My flat (“apartment” for you Americans) is a studio – not big by any means, but all the room that I could need for the next six months. The head of Daugavpils University’s international student office, Jeļena Tamane, found it by asking around, sent me photos, and asked me if I were interested. Of course I said yes; it was a great relief to know before I left for Latvia that a place would be waiting for me in the city.

I met her and my landlord Jans Rimvids, who is Polish, at the flat on my arrival. I signed the lease – surely the first time I have signed a legal document in Latvian – after they had translated all of it, and there it was! I had an address!

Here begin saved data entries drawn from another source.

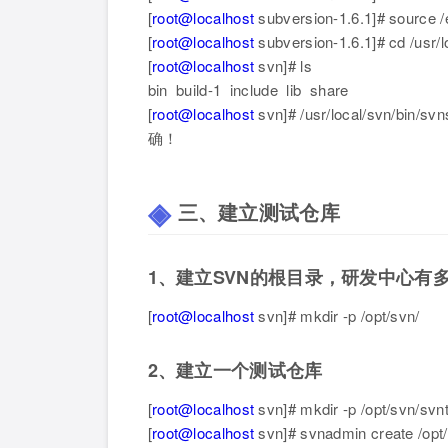
[
root@localhost
subversion-1.6.1]# source /e
[
root@localhost
subversion-1.6.1]# cd /usr/l
[
root@localhost
svn]# ls
bin build-1 include lib share
[
root@localhost
svn]# /usr/local/svn
确！
三、建立测试仓库
1、建立SVN的根目录，研发中心有
[
root@localhost
svn]# mkdir -p /opt/svn/
2、建立一个测试仓库
[
root@localhost
svn]# mkdir -p /opt/svn/svnt
[
root@localhost
svn]# svnadmin create /opt/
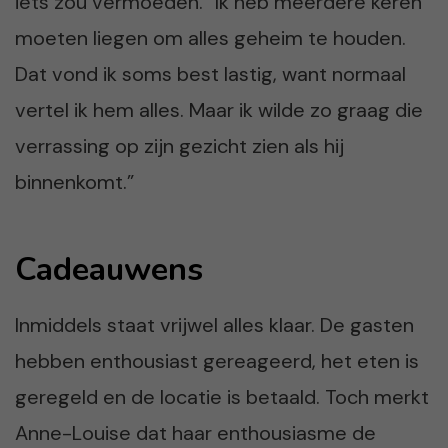
iets zou vermoeden. “Ik heb meerdere keren
moeten liegen om alles geheim te houden.
Dat vond ik soms best lastig, want normaal
vertel ik hem alles. Maar ik wilde zo graag die
verrassing op zijn gezicht zien als hij
binnenkomt.”
Cadeauwens
Inmiddels staat vrijwel alles klaar. De gasten
hebben enthousiast gereageerd, het eten is
geregeld en de locatie is betaald. Toch merkt
Anne-Louise dat haar enthousiasme de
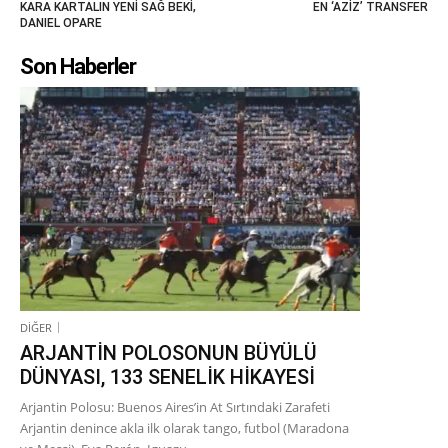
KARA KARTALIN YENİ SAĞ BEKİ,
EN ‘AZİZ’ TRANSFER
DANIEL OPARE
Son Haberler
DİĞER
ARJANTİN POLOSONUN BÜYÜLÜ
DÜNYASI, 133 SENELİK HİKAYESİ
Arjantin Polosu: Buenos Aires’in At Sırtındaki Zarafeti
Arjantin denince akla ilk olarak tango, futbol (Maradona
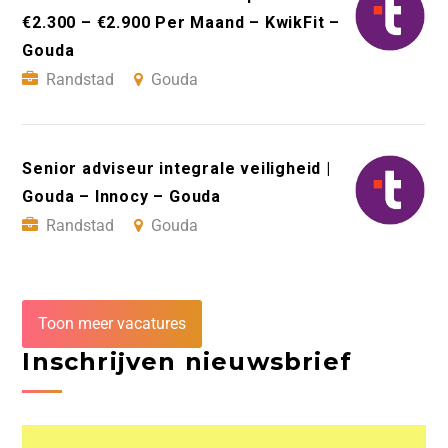
€2.300 – €2.900 Per Maand – KwikFit –
Gouda
Randstad
Gouda
Senior adviseur integrale veiligheid |
Gouda – Innocy – Gouda
Randstad
Gouda
Toon meer vacatures
Inschrijven nieuwsbrief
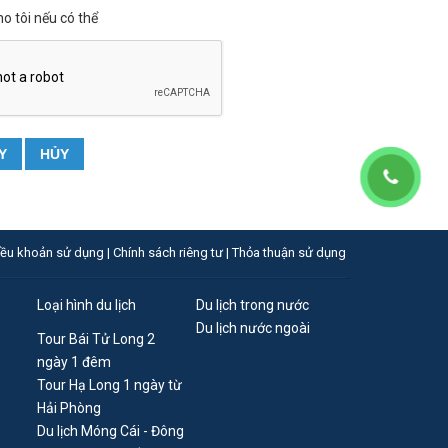
ho tôi nếu có thể
Y
HỦY
iều khoản sử dụng |
Chính sách riêng tư |
Thỏa thuận sử dụng
Loại hình du lịch
Du lịch trong nước
Du lịch nước ngoài
Tour Bái Tử Long 2
ngày 1 đêm
Tour Hạ Long 1 ngày từ
Hải Phòng
Du lịch Móng Cái - Đông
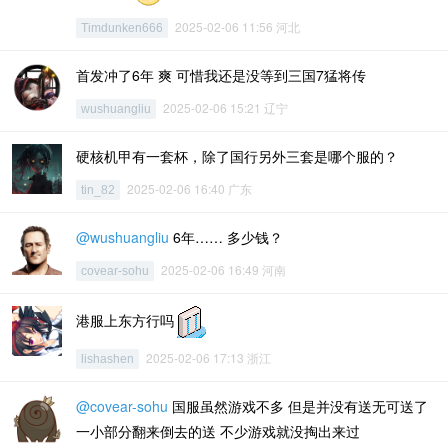
2025-02-06 11:56 河北
Timdunken666
首发冲了6年 爽 可惜我还是没等到三国7猛将传
2025-02-06 15:21 辽宁
wushuangliu
硬核机甲有一套杯，除了国行另外三套是哪个服的？
2025-02-06 16:40 广东
tin_82
@wushuangliu
6年…… 多少钱？
2025-02-06 16:49 河南
covear-sohu
港服上东方行吗
2025-02-06 17:13 浙江
lishashen
@covear-sohu
国服虽然游戏不多 但是并没有送无可送了
一小部分翻来倒去的送 不少游戏就没掏出来过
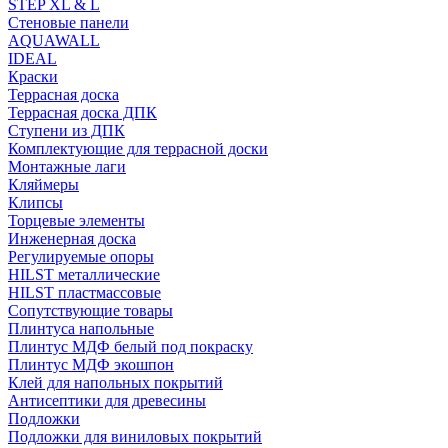
STEP XL & L
Стеновые панели
AQUAWALL
IDEAL
Краски
Террасная доска
Террасная доска ДПК
Ступени из ДПК
Комплектующие для террасной доски
Монтажные лаги
Кляймеры
Клипсы
Торцевые элементы
Инженерная доска
Регулируемые опоры
HILST металлические
HILST пластмассовые
Сопутствующие товары
Плинтуса напольные
Плинтус МДФ белый под покраску
Плинтус МДФ экошпон
Клей для напольных покрытий
Антисептики для древесины
Подложки
Подложки для виниловых покрытий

The building itself is not much to look at. Like so many Baltic cities, the charming part of the town is the Old Town, the part that wasn’t destroyed in a war, and in most cities it’s not very big. Typically, the Old Town is surrounded by the real city, where people actually live. I’m lucky in that regard; my building sits on one of the city’s parks, the Old Town is right on the other side. In Daugavpils, Old Town means 19th-century buildings built to a human scale, three or four stories tall at most, vest-pocket parks filled with trees, and the occasional old wooden building in the Russian style, with beautifully carved shutters.

My neighborhood is a set of narrow high rises of about five stories that housed lots of people when there was a huge influx of immigrants from Russia during the “Soviet times” who came – maybe voluntarily, possibly involuntarily as well, so that the Soviet Union could make over Latvia into its own Soviet image by flooding it with its own Russian citizens. (“Soviet times” is a ubiquitous phrase here. I am hearing it a lot.) The flats are smallish, which I expected, though I think it may be more accurate to say that American houses are far, far too large.

Natalija at the USA Info Center here in town called my building a “Krushko.” I’m not sure of the exact spelling of that, but it refers to the fact that it was built during a building boom while Nikita Khrushchev was Soviet premier. Older buildings in town are “Stalkos,” built under Stalin. Given that it was built by the Soviets, and the Soviet Union was not kind to the Baltic states in general, one wants to dislike this housing on general principle. But I can’t; it’s perfectly adequate, generally built sturdily though looking its age, and not unpleasant sitting as it does among very tall trees.

And appearances are deceiving. From the outside, these buildings don’t look like much, and some of them are in fact downright ugly: crumbling concrete, peeling paint, cheap finishes. On the inside, however, their occupants turn them into very cozy, very comfortable homes. I remember walking up the concrete steps to my flat once I was inside the building, the stairwell stale with the sour smell of winter air that hadn’t circulated for far too long, and dark paint peeling off the walls. And then I got in the apartment, all new and bright and decked out with cheery, simple IKEA furniture. The contrast was startling.

And one has to give the Soviets credit. For all their hypocrisy, their insistence that the Baltic states didn’t really exist until they were “liberated” by the USSR, and that they existed to feed and provide for Moscow, you have to give them one thing: they sure knew how to house large masses of people.